# Working with RSS Feeds Lab

Complete the following set of exercises to solidify your knowledge of parsing RSS feeds and extracting information from them.

In [1]:
import feedparser

### 1. Use feedparser to parse the following RSS feed URL.

In [2]:
url = 'http://feeds.feedburner.com/oreilly/radar/atom'

In [4]:
d = feedparser.parse(url)

### 2. Obtain a list of components (keys) that are available for this feed.

In [14]:
print(list(d.keys()))

['bozo', 'entries', 'feed', 'headers', 'etag', 'updated', 'updated_parsed', 'href', 'status', 'encoding', 'version', 'namespaces']
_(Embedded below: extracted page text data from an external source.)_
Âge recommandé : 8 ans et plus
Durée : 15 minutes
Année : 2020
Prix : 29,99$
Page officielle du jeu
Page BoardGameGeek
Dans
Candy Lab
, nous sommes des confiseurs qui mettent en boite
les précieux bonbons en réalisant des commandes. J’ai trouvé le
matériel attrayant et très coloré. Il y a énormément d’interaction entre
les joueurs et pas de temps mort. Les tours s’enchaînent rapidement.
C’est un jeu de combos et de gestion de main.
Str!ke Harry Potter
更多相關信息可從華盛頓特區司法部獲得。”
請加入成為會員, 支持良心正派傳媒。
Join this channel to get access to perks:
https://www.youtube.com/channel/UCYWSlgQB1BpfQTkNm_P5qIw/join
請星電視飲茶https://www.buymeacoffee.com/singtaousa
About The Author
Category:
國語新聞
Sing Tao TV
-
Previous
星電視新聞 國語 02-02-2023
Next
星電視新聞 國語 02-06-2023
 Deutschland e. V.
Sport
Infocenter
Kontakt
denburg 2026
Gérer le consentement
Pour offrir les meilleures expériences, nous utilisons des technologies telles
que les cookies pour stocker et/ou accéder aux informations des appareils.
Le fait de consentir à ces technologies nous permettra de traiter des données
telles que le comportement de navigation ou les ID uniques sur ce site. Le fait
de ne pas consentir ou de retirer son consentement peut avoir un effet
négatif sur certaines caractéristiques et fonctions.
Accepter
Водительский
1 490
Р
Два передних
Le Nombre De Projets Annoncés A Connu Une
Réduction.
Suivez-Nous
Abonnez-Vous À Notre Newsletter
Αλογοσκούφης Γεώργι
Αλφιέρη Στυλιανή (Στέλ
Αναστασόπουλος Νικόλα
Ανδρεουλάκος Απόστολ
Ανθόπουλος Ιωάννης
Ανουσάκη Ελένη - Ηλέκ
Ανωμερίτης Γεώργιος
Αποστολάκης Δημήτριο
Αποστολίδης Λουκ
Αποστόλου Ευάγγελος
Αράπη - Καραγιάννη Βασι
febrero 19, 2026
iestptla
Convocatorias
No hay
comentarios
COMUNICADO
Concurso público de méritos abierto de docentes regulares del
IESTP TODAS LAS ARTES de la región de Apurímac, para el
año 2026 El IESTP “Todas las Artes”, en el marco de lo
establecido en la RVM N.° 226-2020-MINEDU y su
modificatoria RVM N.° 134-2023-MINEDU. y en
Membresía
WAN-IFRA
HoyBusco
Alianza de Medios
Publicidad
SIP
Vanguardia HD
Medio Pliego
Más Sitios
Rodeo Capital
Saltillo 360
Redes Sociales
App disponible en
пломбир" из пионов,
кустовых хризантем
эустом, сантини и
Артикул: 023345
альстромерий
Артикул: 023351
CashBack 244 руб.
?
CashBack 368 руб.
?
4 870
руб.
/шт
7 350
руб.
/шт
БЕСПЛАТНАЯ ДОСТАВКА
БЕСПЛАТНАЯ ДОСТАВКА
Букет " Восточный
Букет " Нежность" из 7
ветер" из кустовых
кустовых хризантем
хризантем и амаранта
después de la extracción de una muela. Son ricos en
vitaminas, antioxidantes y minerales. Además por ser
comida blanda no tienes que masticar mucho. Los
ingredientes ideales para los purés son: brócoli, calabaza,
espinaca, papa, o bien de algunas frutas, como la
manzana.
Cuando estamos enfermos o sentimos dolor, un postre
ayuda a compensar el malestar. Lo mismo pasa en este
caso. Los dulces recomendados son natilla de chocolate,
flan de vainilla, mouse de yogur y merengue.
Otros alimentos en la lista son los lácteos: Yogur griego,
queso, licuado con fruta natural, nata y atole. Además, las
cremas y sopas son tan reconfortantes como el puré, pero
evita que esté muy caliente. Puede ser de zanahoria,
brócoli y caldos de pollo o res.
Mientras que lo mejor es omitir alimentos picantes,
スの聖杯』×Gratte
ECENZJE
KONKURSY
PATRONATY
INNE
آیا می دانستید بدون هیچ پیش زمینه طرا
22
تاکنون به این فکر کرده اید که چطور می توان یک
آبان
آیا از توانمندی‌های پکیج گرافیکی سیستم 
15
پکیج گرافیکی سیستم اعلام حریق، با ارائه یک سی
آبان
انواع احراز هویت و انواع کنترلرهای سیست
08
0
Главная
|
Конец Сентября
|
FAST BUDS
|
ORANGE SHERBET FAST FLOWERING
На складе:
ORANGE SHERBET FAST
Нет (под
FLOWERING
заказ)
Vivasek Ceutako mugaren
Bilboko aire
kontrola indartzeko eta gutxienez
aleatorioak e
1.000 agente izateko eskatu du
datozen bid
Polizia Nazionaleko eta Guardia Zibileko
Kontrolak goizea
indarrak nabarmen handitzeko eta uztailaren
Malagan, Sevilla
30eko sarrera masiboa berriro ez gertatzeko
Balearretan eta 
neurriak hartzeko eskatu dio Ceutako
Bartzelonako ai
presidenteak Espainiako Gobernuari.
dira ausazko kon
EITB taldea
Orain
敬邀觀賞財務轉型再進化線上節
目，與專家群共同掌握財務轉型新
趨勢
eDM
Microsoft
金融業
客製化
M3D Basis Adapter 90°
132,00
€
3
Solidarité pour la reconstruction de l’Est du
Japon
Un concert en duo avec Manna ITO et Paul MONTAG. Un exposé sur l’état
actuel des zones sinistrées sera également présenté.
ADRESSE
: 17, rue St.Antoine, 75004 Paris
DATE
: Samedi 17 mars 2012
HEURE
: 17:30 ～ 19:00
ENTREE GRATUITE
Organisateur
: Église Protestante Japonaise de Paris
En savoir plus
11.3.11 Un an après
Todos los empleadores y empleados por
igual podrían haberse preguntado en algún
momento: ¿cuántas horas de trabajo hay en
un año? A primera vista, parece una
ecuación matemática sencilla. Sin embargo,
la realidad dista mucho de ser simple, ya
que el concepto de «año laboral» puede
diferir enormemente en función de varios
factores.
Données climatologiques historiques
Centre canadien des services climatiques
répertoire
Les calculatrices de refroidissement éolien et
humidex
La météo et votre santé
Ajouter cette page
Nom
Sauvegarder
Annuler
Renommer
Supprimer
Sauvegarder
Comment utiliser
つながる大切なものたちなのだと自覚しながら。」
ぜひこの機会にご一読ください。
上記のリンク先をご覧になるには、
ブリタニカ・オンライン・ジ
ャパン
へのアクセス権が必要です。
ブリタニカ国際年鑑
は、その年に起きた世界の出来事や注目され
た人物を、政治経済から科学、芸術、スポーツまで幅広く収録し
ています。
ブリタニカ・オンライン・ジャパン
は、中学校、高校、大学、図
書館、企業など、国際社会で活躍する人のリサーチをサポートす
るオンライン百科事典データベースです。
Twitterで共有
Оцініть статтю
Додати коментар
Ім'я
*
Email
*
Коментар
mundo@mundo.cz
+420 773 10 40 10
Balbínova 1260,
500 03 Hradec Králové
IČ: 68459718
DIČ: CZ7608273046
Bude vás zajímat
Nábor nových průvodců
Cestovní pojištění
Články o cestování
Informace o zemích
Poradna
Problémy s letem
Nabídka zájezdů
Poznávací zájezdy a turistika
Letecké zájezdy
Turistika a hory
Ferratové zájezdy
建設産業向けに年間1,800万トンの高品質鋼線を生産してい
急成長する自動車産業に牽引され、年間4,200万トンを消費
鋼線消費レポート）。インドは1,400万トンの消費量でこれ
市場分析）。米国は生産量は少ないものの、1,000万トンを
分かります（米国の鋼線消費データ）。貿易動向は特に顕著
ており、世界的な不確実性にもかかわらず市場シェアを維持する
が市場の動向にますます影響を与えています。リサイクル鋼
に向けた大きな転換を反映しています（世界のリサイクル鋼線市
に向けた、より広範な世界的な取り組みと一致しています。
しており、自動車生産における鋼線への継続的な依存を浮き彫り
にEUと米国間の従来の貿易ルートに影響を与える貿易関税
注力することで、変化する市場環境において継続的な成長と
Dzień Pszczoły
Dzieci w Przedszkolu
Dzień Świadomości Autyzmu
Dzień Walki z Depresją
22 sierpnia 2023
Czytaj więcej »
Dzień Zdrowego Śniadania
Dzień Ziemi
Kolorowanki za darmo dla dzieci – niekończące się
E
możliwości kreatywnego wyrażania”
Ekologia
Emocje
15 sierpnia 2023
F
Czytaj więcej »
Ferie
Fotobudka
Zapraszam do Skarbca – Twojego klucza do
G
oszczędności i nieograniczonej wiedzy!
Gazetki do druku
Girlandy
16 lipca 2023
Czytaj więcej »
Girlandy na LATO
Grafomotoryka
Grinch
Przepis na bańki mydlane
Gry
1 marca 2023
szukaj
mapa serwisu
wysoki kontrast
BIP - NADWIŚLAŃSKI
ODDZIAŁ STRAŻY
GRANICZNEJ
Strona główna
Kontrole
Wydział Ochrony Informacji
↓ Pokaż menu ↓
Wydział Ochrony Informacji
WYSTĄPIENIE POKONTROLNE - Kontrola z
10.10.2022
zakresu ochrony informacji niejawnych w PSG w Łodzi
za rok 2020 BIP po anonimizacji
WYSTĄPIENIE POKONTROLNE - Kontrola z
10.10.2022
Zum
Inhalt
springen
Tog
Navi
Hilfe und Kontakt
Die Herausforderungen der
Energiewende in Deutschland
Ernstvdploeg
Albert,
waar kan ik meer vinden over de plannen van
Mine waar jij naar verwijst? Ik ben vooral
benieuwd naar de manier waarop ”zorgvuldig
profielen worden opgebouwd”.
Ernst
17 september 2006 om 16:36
### 3. Obtain a list of components (keys) that are available for the *feed* component of this RSS feed.

In [23]:
print(list(d.feed.keys()))

['title', 'title_detail', 'links', 'link', 'subtitle', 'subtitle_detail', 'updated', 'updated_parsed', 'language', 'sy_updateperiod', 'sy_updatefrequency', 'generator_detail', 'generator', 'feedburner_info', 'geo_lat', 'geo_long', 'feedburner_emailserviceid', 'feedburner_feedburnerhostname']


### 4. Extract and print the feed title, subtitle, author, and link.

In [60]:
print(f"Feed title: {d['feed']['title']}\nFeed subtitle: {d['feed']['subtitle']}\nFeed link: {d['feed']['link']}")

Feed title: Radar
Feed subtitle: Now, next, and beyond: Tracking need-to-know trends at the intersection of business and technology
Feed link: https://www.oreilly.com/radar


In [55]:
for i in range(len(d['entries'])):
    print(f"{i+1}. Feed title: {d['entries'][i]['title']}, Feed author: {d['entries'][i]['author']}, Feed link: {d['entries'][i]['link']}")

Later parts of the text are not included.